Cette chute a provoqué l’arrêt total de la production, pourtant historique, d’haricots verts. «Cela fait trois ans que je n’en fais plus et pourtant, c’est une culture très valorisante. C’est un tournant difficile pour moi, mais j’ai dû arrêter pour répondre à la baisse de volume», s’alarme-t-il. De plus, il tient à rappeler que chaque génération d’agriculteur subit une année terrible. Pour lui, il s’agit de 2020. «Si je retrouve une année aussi sèche, je ne pourrais plus arroser correctement mes pommes de terre, au risque de perdre mes contrats à l’avenir» explique Nicolas Sainte-Beuve.
Face à ces restrictions et donc cette décroissance vécues, «le PTGE pourrait être une opportunité de trouver de nouvelles voies dès que possible et offrant des perspectives aux nouvelles générations.»
«J’ai totalement changé ma production»
Irrigant depuis 20 ans, Florian Strube a une exploitation de 256 hectares à Estrées-Saint-Denis. Il a commencé sa conversion à l’agriculture biologique en 2018 sur 100 hectares et gardé 150 hectares en conventionnel. Cette conversion est le résultat de plusieurs facteurs. Le premier est la volonté de changer de système agricole et d’avoir de la matière organique pour l’agriculture biologique.
«Le deuxième est bien évidemment l’irrigation. J’ai un très faible quota d’eau (32.500 m3) que je n’arrivais plus à revaloriser en agriculture conventionnelle. Je n’avais plus assez d’eau pour faire de la pomme de terre où on doit constamment chercher le rendement pour le gain économique. Je ne pouvais faire que 20 hectares de pomme de terre.» explique-t-il.

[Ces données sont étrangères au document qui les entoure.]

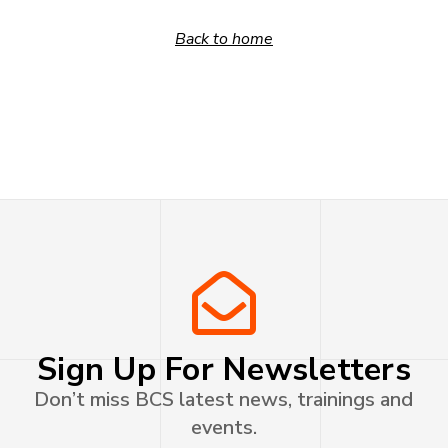
Back to home
Sign Up For Newsletters
Don’t miss BCS latest news, trainings and
events.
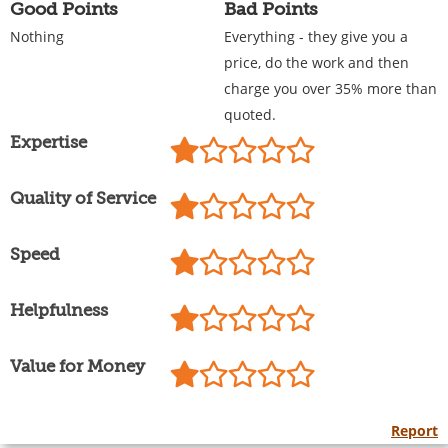
Good Points
Bad Points
Nothing
Everything - they give you a
price, do the work and then
charge you over 35% more than
quoted.
Expertise
Quality of Service
Speed
Helpfulness
Value for Money
Report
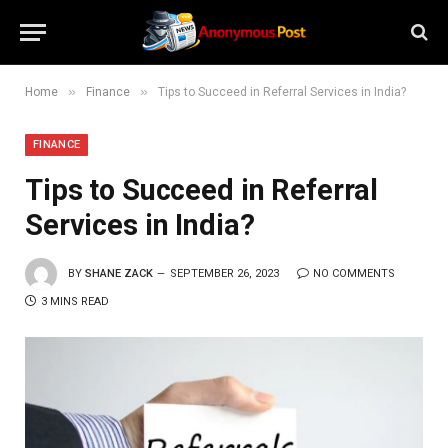
»
»
Home
Finance
Tips to Succeed in Referral Services in India?
FINANCE
Tips to Succeed in Referral
Services in India?
BY
SHANE ZACK
SEPTEMBER 26, 2023
NO COMMENTS
3 MINS READ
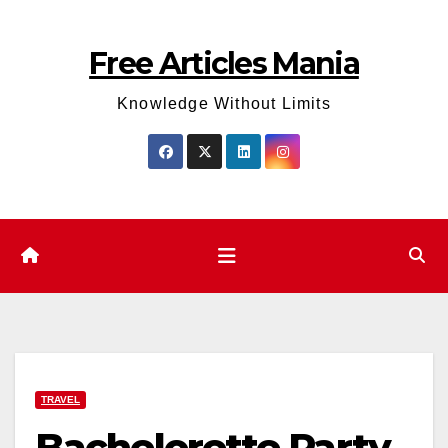
Skip
to
Free Articles Mania
content
Knowledge Without Limits
TRAVEL
Bachelorette Party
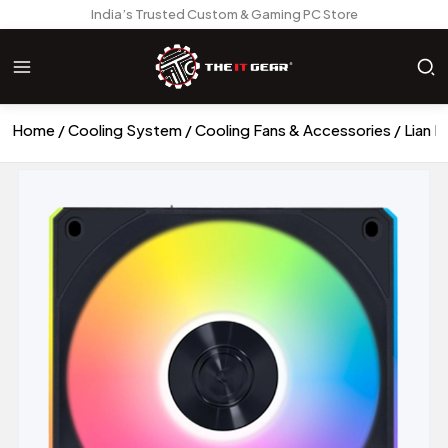
India’s Trusted Custom & Gaming PC Store
Home
Cooling System
Cooling Fans & Accessories
Lian L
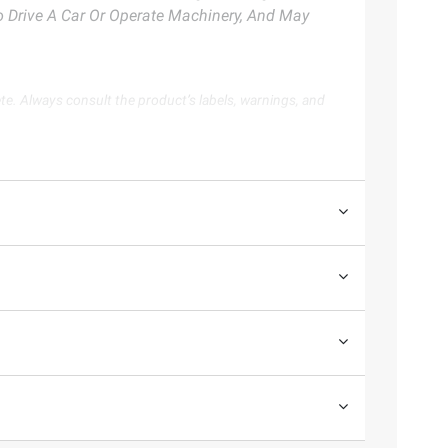
To Drive A Car Or Operate Machinery, And May
te. Always consult the product’s labels, warnings, and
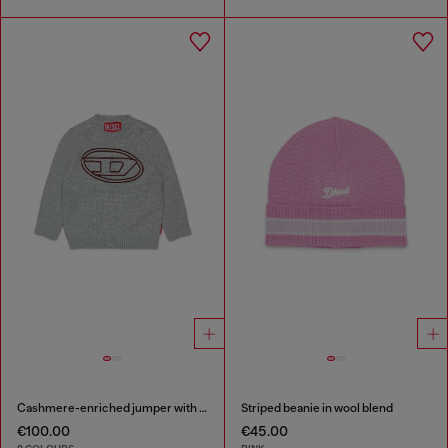
Cashmere-enriched jumper with big Oval D
Striped beanie in wool blend
€100.00
€45.00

Il est, pour le moment, le seul dans le secteur à faire des légumes bio (carotte, plant de pomme de terre, oignon, haricot vert).
Pour lui, l’arrivé d’un stockage d’eau est trop tardif, il fallait trouver une gestion de l’eau plus rapidement. «J’ai trois techniques d’irrigation sur la ferme : le canon, le goutte à goutte, et la micro-aspersion. Mais avec cela, il y a tout de même des contraintes économiques et de pénibilité.»